Should I sharpen before first use?


----------



## flats642 (May 2, 2018)

I've sharpened a new rotary blade but I am not sure it made a difference. Wet grass does make the clumps more problematic, so does cutting off too much of the grass blade.

You also might make sure there is not a missing plug or some device other than just the lid that keeps the grass churning inside the deck.

https://www.amazon.com/Craftsman-Equipment-Manufacturer-Husqvarna-Frigidaire/dp/B000K1OBFO


----------



## Darrell (Mar 22, 2018)

flats642 said:


> I've sharpened a new rotary blade but I am not sure it made a difference. Wet grass does make the clumps more problematic, so does cutting off too much of the grass blade.
> 
> You also might make sure there is not a missing plug or some device other than just the lid that keeps the grass churning inside the deck.
> 
> https://www.amazon.com/Craftsman-Equipment-Manufacturer-Husqvarna-Frigidaire/dp/B000K1OBFO


I've wondered about a mulching plug. My previous mower had one. I've also lost the manual, but one I found online said that to mulch, just remove the bag and close the rear door. I called Sears Direct, too. The customer service person told me that my model does not have a mulching plug.


----------



## Darrell (Mar 22, 2018)

I hope she and I are right.


----------



## Sam23 (May 2, 2018)

Enter your model number on the *Sear's Parts Direct website* link I gave you on a previous post and it will tell you all the parts available for your mower.


----------



## Darrell (Mar 22, 2018)

I don't see a plug when I search model number 917.378870. At least not in the most commonly ordered parts.


----------



## Darrell (Mar 22, 2018)

5th time's a charm!

It turns out there is a mulching plug. My fifth time to talk/chat with them confirmed that (hopefully).

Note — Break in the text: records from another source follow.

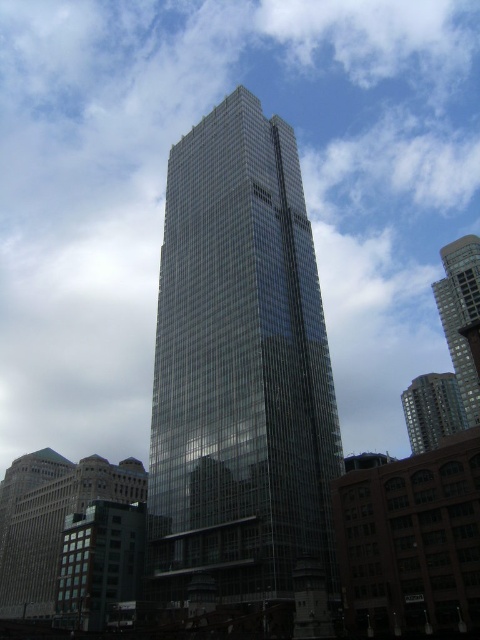 Is glassy skyscraper at center smaller than glassy reflective building at right?

Incorrect, glassy skyscraper at center is not smaller in size than glassy reflective building at right.

Between point (468, 387) and point (455, 406), which one is positioned behind?

The point (455, 406) is behind.

The image size is (480, 640). In order to click on glassy skyscraper at center in this screenshot , I will do `click(460, 314)`.

Who is taller, transparent glass skyscraper at center or glassy reflective building at right?

With more height is transparent glass skyscraper at center.

At what (x,y) coordinates should I click in order to perform the action: click on transparent glass skyscraper at center. Please return your answer as a coordinate pair (x, y). Looking at the image, I should click on pyautogui.click(x=239, y=371).

Locate an element on the screen. The image size is (480, 640). transparent glass skyscraper at center is located at coordinates (239, 371).

Who is higher up, transparent glass skyscraper at center or glassy skyscraper at center?

glassy skyscraper at center is higher up.

Who is taller, transparent glass skyscraper at center or glassy skyscraper at center?

Standing taller between the two is transparent glass skyscraper at center.

Between point (202, 497) and point (432, 284), which one is positioned behind?

The point (432, 284) is behind.

Where is `transparent glass skyscraper at center`? transparent glass skyscraper at center is located at coordinates (239, 371). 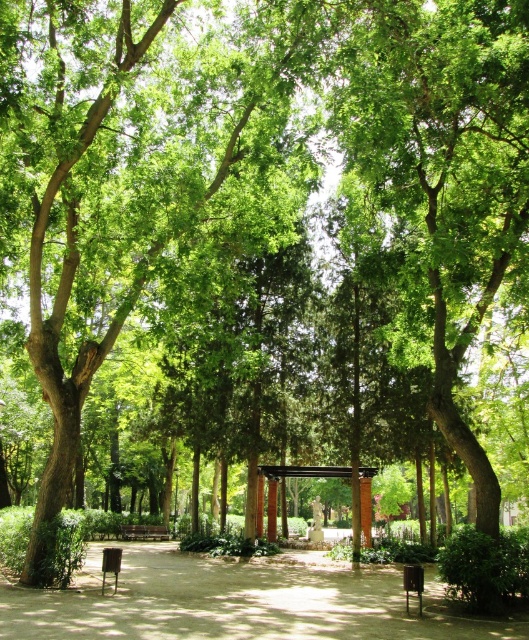 Which is more to the right, brown dirt path at center or brown wooden bench at center?

Positioned to the right is brown dirt path at center.

At what (x,y) coordinates should I click in order to perform the action: click on brown dirt path at center. Please return your answer as a coordinate pair (x, y). Looking at the image, I should click on (236, 602).

Where is `brown dirt path at center`? The height and width of the screenshot is (640, 529). brown dirt path at center is located at coordinates (236, 602).

Is brown dirt path at center in front of brown wooden pergola at center?

That is True.

Can you confirm if brown dirt path at center is bigger than brown wooden pergola at center?

Yes, brown dirt path at center is bigger than brown wooden pergola at center.

Which is in front, point (316, 573) or point (273, 493)?

Point (316, 573) is more forward.

Find the location of `brown dirt path at center`. brown dirt path at center is located at coordinates (236, 602).

Between brown wooden pergola at center and brown wooden bench at center, which one appears on the right side from the viewer's perspective?

From the viewer's perspective, brown wooden pergola at center appears more on the right side.

Does brown wooden pergola at center appear on the left side of brown wooden bench at center?

Incorrect, brown wooden pergola at center is not on the left side of brown wooden bench at center.

Describe the element at coordinates (304, 472) in the screenshot. I see `brown wooden pergola at center` at that location.

I want to click on brown wooden pergola at center, so (304, 472). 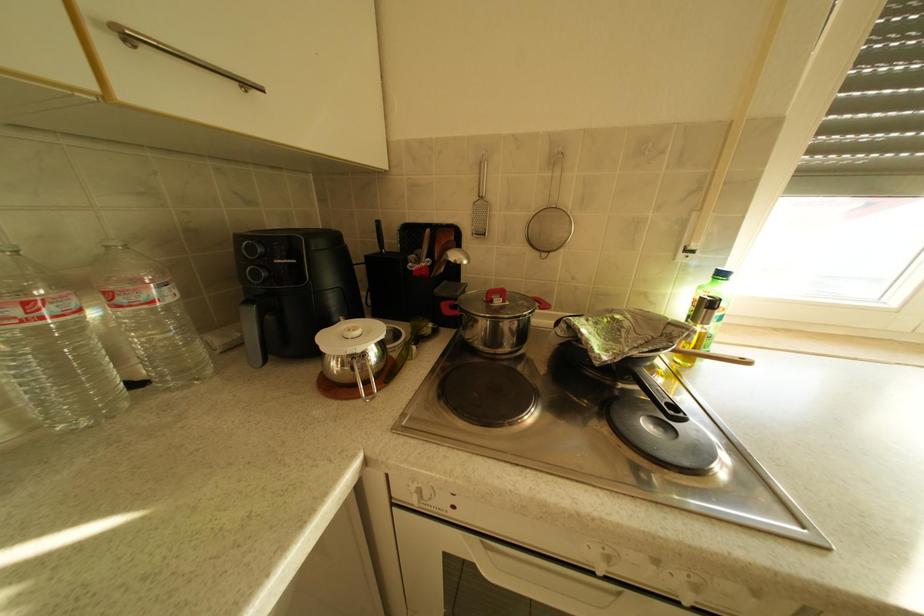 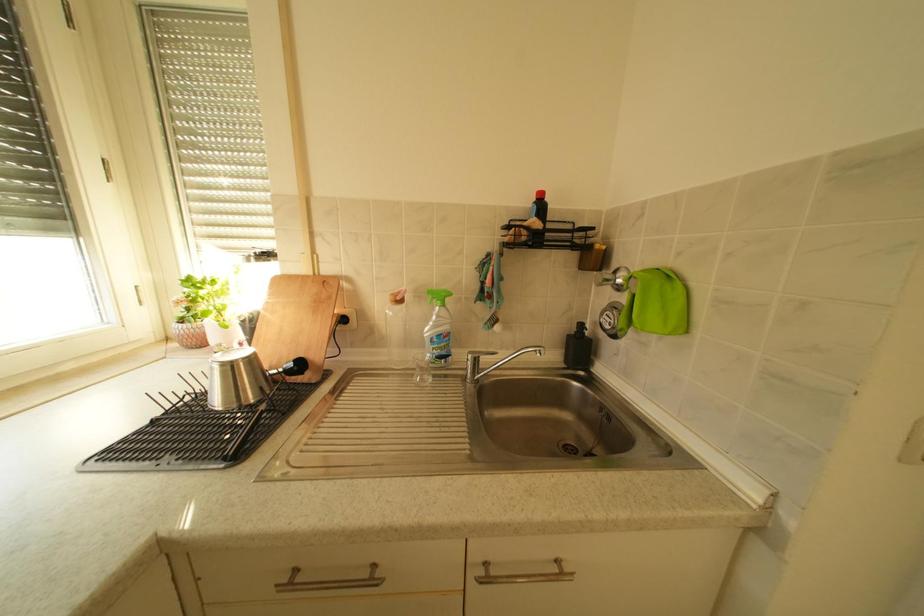 How did the camera likely rotate?

The rotation direction of the camera is right-down. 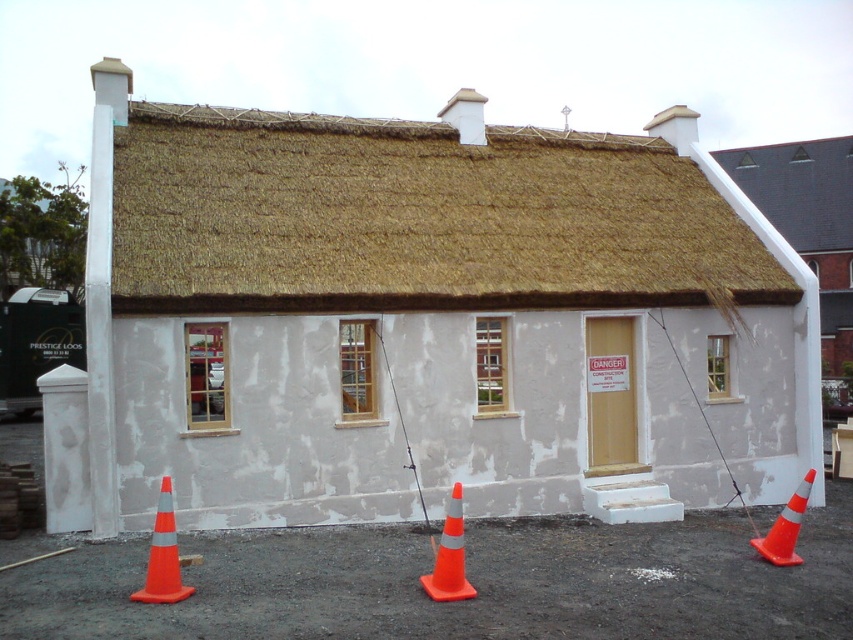 You are standing at the entrance of the small thatched building and want to place an orange cone somewhere in the lower center area. Is there space available at point (450, 556)?

Yes, there is space available at point (450, 556) because the orange cone is located there.

You are standing in front of the building and want to locate the white plastered hut at center. Based on the coordinates provided, where would you find it?

The white plastered hut at center is located at the coordinates point [422,321], which places it near the center of the image. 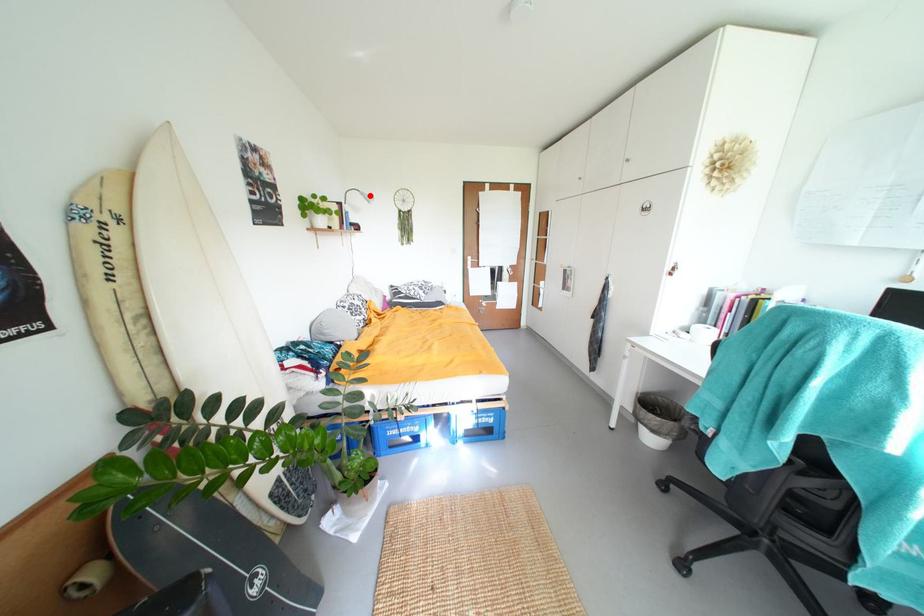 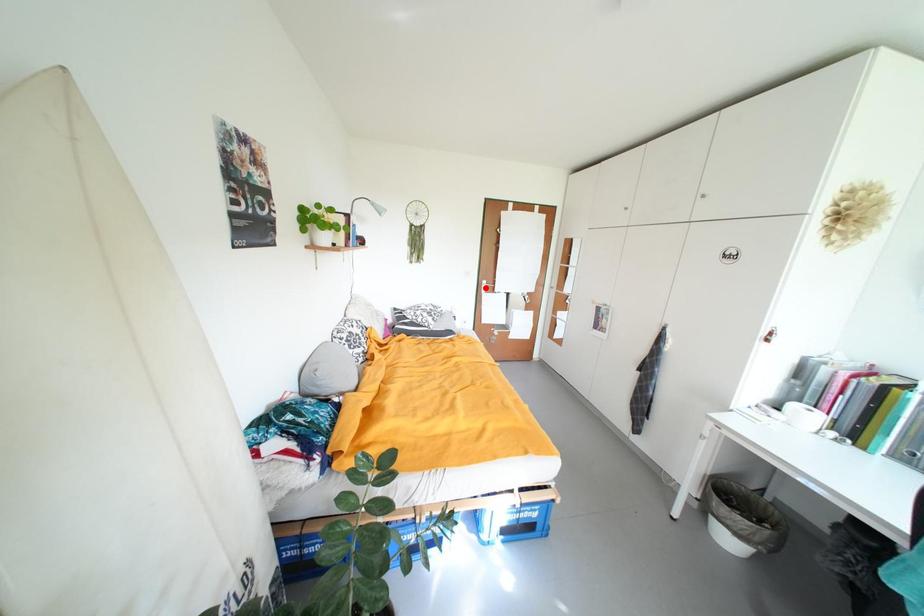 I am providing you with two images of the same scene from different viewpoints. A red point is marked on the first image and another point is marked on the second image. Is the marked point in image1 the same physical position as the marked point in image2?

No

It's on its way.

Thanks for your help!


----------



## Sam23 (May 2, 2018)

I bought one for my Craftsman 6.75 Model #917374430. It called for Sears Parts #: 166649. I google it and found a Husqarvana Part #532166649 that said it was compatible, but when I received it did not fit. I guess that is what I get for trying to save some money. The Sears was $27.69 and the one on Amazon was $16.79.


----------



## Darrell (Mar 22, 2018)

Sam23 said:


> I bought one for my Craftsman 6.75 Model #917374430. It called for Sears Parts #: 166649. I google it and found a Husqarvana Part #532166649 that said it was compatible, but when I received it did not fit. I guess that is what I get for trying to save some money. The Sears was $27.69 and the one on Amazon was $16.79.


I'm not hopeful that this part will fit. The customer service rep seemed a little iffy on the matter. The previous rep told me my mower didn't need a plug. We shall see.


----------